### Recorded data
————

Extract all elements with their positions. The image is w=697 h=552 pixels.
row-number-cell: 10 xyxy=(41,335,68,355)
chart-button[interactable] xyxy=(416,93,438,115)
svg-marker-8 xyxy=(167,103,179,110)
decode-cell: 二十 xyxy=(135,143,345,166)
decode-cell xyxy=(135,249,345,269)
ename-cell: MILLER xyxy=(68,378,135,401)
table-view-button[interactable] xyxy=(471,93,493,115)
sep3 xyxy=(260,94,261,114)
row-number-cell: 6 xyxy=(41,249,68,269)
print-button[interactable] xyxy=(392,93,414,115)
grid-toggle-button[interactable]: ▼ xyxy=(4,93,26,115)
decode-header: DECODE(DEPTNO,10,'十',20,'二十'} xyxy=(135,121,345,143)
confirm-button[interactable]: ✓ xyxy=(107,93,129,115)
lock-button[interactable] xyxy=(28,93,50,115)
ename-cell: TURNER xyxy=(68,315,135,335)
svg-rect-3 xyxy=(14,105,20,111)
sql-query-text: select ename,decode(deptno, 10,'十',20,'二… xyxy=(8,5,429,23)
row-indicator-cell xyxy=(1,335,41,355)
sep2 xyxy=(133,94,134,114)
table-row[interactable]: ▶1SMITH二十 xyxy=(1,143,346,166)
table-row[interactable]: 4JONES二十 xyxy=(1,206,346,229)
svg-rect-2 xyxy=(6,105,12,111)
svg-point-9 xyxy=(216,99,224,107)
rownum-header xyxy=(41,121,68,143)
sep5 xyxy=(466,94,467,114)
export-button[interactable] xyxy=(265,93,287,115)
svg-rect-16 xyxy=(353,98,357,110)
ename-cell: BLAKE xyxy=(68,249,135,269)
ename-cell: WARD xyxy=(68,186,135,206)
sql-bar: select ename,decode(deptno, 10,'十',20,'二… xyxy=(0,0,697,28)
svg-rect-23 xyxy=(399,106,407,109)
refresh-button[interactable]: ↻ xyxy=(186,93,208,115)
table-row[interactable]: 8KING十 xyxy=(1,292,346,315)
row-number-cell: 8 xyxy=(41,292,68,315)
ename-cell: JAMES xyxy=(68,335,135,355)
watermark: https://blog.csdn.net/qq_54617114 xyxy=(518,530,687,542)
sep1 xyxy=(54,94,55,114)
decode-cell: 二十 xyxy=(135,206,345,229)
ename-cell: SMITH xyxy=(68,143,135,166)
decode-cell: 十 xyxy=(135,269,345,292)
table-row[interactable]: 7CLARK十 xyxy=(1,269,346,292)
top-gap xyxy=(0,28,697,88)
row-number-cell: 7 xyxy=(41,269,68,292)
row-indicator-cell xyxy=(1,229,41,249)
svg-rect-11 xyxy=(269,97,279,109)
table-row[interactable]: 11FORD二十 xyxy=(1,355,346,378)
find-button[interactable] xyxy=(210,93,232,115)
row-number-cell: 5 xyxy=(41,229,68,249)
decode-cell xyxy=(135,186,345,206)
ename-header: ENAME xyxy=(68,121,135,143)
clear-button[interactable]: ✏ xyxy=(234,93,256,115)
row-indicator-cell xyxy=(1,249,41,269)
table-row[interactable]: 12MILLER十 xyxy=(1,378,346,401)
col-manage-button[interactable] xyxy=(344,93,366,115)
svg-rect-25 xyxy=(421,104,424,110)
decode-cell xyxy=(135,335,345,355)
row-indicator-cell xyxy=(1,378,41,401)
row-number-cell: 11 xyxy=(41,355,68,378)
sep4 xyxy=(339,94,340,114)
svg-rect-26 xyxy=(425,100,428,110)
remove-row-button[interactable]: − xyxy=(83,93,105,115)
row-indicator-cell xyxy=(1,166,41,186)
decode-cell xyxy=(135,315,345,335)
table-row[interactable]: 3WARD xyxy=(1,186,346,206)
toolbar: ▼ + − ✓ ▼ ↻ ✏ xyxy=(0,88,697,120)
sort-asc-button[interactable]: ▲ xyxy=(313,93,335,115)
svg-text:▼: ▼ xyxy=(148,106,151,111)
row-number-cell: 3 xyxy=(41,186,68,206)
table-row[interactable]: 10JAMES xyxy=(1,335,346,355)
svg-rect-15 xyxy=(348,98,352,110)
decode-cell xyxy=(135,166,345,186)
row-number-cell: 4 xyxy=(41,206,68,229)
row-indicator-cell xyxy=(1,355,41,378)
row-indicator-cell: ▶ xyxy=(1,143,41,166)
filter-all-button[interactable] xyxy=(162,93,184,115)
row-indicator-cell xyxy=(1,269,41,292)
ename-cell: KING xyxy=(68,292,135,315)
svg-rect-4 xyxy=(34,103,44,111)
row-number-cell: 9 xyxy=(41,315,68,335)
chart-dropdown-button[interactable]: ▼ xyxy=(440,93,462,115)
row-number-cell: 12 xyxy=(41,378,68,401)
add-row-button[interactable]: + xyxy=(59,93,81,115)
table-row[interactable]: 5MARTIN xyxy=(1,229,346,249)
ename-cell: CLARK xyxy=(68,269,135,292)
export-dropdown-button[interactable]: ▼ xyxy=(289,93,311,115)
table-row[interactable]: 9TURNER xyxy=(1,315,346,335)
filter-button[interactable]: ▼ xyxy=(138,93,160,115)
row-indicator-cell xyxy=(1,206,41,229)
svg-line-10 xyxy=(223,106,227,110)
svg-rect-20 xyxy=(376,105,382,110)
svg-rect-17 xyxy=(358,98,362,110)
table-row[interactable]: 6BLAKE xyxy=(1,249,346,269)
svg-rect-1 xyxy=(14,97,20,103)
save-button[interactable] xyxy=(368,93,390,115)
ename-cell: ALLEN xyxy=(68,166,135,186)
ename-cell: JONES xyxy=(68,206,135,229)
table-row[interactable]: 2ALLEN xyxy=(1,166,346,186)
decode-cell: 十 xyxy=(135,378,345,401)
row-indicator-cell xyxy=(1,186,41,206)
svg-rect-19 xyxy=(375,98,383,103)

————

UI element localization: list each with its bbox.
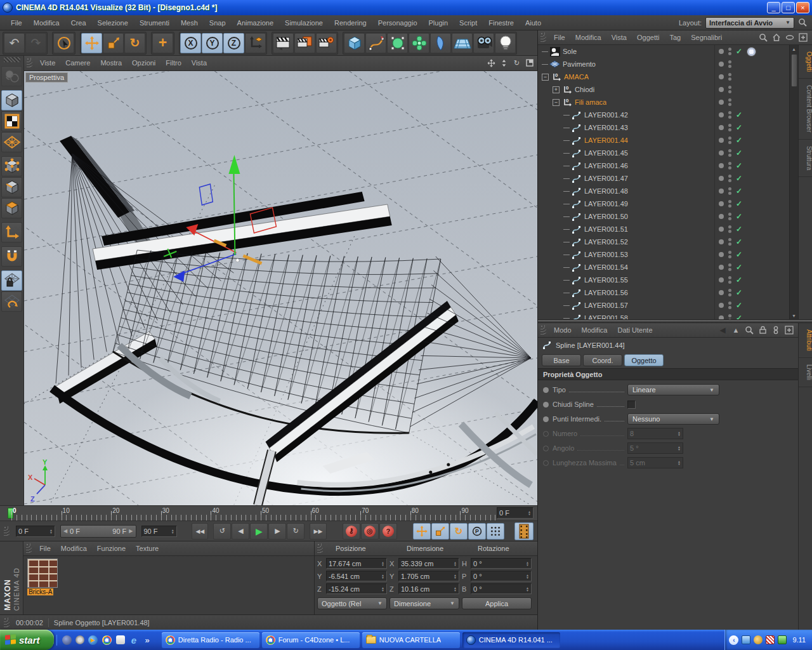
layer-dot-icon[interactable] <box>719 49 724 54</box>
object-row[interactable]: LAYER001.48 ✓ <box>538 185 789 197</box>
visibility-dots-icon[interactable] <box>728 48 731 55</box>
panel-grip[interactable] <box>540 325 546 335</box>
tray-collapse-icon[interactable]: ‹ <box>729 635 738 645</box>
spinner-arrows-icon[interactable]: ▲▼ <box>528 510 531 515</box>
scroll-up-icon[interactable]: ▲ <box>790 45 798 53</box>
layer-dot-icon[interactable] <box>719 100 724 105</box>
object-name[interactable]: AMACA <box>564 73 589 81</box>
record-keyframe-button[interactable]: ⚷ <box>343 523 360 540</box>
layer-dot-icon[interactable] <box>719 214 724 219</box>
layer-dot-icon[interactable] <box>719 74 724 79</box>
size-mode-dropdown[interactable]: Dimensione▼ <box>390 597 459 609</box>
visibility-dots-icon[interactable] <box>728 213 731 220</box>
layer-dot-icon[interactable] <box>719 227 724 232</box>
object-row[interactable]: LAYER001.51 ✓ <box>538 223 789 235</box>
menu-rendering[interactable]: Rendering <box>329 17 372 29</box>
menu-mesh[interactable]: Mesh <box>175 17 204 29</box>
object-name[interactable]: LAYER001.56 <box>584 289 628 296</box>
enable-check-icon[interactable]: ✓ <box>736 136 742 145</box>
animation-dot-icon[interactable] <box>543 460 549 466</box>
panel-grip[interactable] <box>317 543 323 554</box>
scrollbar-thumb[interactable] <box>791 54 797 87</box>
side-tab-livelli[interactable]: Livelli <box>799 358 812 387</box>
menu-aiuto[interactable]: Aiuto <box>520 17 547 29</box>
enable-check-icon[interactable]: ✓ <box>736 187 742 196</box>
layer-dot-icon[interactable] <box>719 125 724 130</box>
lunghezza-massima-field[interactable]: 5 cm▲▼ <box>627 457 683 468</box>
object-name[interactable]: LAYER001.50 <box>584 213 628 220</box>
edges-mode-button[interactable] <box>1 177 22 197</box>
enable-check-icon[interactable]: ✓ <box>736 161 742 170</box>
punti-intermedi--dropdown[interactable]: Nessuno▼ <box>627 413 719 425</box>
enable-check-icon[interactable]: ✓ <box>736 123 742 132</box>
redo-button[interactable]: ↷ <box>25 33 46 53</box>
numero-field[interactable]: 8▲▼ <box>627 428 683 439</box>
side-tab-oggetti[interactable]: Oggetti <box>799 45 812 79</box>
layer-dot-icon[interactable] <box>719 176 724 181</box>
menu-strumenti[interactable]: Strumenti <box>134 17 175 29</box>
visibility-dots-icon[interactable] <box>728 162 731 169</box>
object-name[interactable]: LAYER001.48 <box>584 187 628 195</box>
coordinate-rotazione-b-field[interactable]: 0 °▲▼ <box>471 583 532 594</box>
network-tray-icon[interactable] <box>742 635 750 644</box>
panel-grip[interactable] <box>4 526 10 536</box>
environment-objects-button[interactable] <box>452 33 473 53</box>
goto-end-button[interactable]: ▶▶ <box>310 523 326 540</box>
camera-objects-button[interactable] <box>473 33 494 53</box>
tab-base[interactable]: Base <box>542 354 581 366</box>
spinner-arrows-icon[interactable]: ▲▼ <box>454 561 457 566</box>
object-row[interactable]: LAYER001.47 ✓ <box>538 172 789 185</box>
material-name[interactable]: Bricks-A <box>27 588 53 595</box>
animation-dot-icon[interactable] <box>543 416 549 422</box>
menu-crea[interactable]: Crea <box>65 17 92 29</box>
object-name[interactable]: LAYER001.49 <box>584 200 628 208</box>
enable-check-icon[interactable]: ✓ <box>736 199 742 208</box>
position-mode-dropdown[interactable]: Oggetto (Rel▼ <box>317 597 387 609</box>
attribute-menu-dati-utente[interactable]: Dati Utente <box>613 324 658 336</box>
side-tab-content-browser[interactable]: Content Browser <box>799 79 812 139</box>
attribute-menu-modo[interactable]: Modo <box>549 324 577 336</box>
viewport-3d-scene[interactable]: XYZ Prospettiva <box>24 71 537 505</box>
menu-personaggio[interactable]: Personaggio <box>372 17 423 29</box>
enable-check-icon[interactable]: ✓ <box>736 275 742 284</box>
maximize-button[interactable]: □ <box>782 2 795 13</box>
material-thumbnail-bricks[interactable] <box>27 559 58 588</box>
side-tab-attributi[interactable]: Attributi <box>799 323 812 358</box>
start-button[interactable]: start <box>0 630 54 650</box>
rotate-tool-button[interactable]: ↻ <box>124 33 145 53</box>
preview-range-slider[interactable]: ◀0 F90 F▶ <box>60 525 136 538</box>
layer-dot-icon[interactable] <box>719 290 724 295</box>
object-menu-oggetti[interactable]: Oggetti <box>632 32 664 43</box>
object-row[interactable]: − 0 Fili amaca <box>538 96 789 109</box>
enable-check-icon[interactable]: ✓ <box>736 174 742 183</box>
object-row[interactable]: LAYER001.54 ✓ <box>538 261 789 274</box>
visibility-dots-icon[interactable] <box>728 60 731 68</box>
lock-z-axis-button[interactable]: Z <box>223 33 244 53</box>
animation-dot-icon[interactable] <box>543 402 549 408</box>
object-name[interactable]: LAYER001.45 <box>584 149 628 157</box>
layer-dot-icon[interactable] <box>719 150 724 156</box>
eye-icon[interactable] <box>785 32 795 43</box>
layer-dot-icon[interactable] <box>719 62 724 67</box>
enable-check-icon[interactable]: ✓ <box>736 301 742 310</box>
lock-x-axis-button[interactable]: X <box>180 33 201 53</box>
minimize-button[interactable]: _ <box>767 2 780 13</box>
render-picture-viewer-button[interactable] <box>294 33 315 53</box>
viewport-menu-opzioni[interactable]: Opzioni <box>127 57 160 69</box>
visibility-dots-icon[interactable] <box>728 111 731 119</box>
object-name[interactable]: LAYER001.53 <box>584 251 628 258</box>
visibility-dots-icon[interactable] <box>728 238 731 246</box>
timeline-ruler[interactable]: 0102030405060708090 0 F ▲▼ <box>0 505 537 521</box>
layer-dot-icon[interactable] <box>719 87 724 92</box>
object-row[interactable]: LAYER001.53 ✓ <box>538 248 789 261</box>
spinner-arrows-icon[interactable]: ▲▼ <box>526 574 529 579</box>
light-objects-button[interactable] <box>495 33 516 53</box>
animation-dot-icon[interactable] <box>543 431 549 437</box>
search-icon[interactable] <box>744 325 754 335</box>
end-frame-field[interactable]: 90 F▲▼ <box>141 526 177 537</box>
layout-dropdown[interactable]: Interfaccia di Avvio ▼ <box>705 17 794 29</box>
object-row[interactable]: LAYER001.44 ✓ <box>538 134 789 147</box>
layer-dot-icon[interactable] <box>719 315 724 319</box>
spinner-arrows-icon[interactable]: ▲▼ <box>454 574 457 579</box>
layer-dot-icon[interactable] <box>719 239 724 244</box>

————

### Try it
Once you have found every line in the listing that holds the string "Oggetti", copy each of them.

### Your solution
side-tab-oggetti[interactable]: Oggetti <box>799 45 812 79</box>
object-menu-oggetti[interactable]: Oggetti <box>632 32 664 43</box>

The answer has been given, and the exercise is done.